Some workers are edged out of the profession because state cutbacks reduced the number of hours their client was eligible for, and they can’t find another client to supplement those lost work hours, Glickman-Flora said. That was the situation Spromberg faced. While he hasn’t abandoned home care work, he began his own business to make up his losses in work hours.
New training requirements approved by voters in November and effective in January could accelerate turnover, said Samantha Waldbauer, case management service manager for the Southwest Washington Agency on Aging and Disabilities. Initiative 1163 increased mandatory training for home care workers from 34 hours to 75 hours and required background checks and Department of Health certification for home care workers. Certification can cost a worker more than $200, Waldbauer said. Some home care workers can’t afford it.
“Right now, we are very concerned the turnover rate is going to increase exponentially with the increase in training,” Waldbauer said.
The SEIU study recommends increasing hourly wages to $17.58 per hour, stabilizing work hours by stopping state cuts, improving health insurance benefits by expanding eligibility to people who work fewer than 40 hours per week and developing career advancement opportunities.

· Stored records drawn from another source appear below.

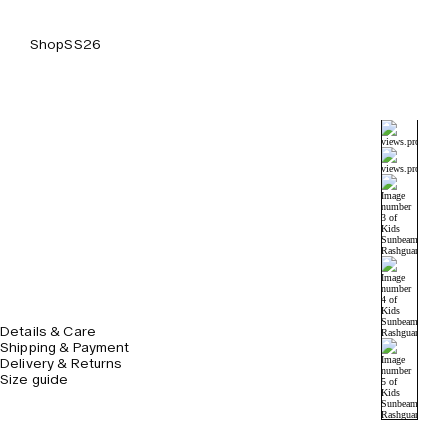
Shop
SS26
Details & Care
Shipping & Payment
Delivery & Returns
Size guide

Rep. Jim Moeller, D-Vancouver, said increasing pay for home care workers isn’t realistic now. The state will be lucky to stave off more cuts to home care this year, he said. But that won’t be the case forever. Baby boomers have an interest in improving working conditions for home care workers because their future care may depend on recruiting and retaining home care workers, Moeller said.
“The aging voters needing these services are going to have more political clout so that translates into more benefits,” he said.